On Feb. 3, 2019, a video with more than 25,000 views posted on Barstool Cal Poly’s Instagram showed three turkeys chasing a student up Grand Avenue toward the Yosemite and Sierra Madre residence halls. The 25-second video shows the student fleeing with the turkeys hot on their heels. The birds even followed the student up the stairs leading to the dorms.
More recently, a Facebook post made Feb. 22, 2019 on the Cal Poly SLO Mustang Parents page also drew attention to the tyrannical turkeys. With more than 100 comments, concerned parents shared accounts of aggressive turkey behavior. At least five parents said their students were chased or “attacked” by turkeys around the Yosemite and Sierra Madre residence halls.
Other parents joked about what to do about the bullying birds. One comment suggested the wild turkeys should be served to students as a way to improve campus dining.
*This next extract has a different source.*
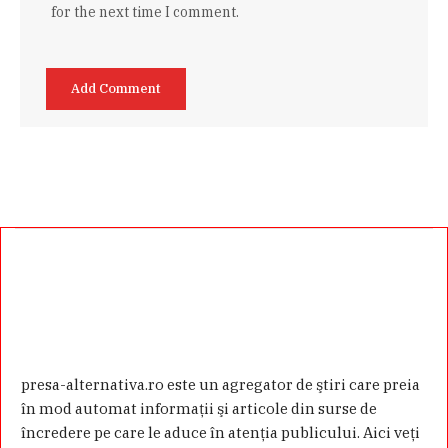
for the next time I comment.
presa-alternativa.ro este un agregator de ştiri care preia
în mod automat informaţii şi articole din surse de
încredere pe care le aduce în atenţia publicului. Aici veţi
Many of the comments assured worried parents the turkey behavior is normal for mating season, and advised students to simply leave the wild animals alone. This did not appease some parents however, who said their students were attacked without inciting the turkeys at all.
“She didn’t even walk toward them,” Cheryl Paul, a mother of a student living on-campus, said. “She didn’t do anything to make them chase her.”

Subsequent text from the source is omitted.